Iptables

[Douglas]

Hi

I have a problem with my Redhat firewall using iptables. This is the first Linux firewall I have built so forgive me if I sound a bit of an eejit.
I have created a small test network on our domain; the firewall sits between the two. The networks use different subnets. I have managed to configure rules to allow FTP, Telnet, and Web use, etc. both ways, but when I try to login to our domain from behind the firewall, I am told the domain cannot be found. Is this because of the different subnets and therefore different broadcast addresses?
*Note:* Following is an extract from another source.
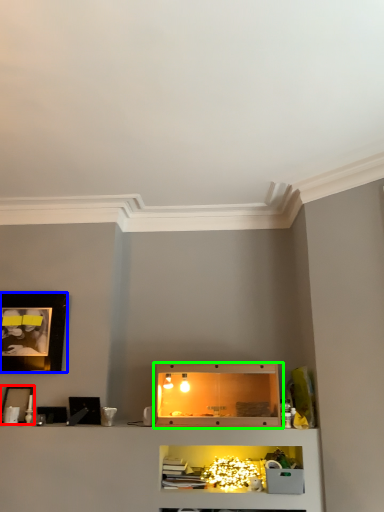 Question: Based on their relative distances, which object is farther from picture frame (highlighted by a red box)? Choose from picture frame (highlighted by a blue box) and shelf (highlighted by a green box).

Choices:
 (A) picture frame
 (B) shelf

Answer: (B)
Any help would be most appreciated.

Douglas.

[bpark]

Can you be more descriptive of how your network is setup? Which network does the firewall lie in?

[Douglas]

The firewall is sitting between two nets, 192.168.9.0/29 & 192.168.10.0/24. There are a small number of Windows 2000 clients on the 9. network trying to authenticate on an Windows NT DC on the 10. network. I don't seem to be able to get the broadcast packets through the firewall.

[Mystic_Slayer]

Look at your logs for iptables. Maybe you've blocked port 135:139

[Douglas]

Look at your logs for iptables. Maybe you've blocked port 135:139

Those ports on the firewall are open for both udp & tcp. The packets are only hitting the Input side of the firewall, I think they need to go through the Forward, I just don't know how to get them top do this??

[Mystic_Slayer]

Something else you'd maybe use. If you using Linux as PDC, then you can add multiple ethernet adapters to your domain.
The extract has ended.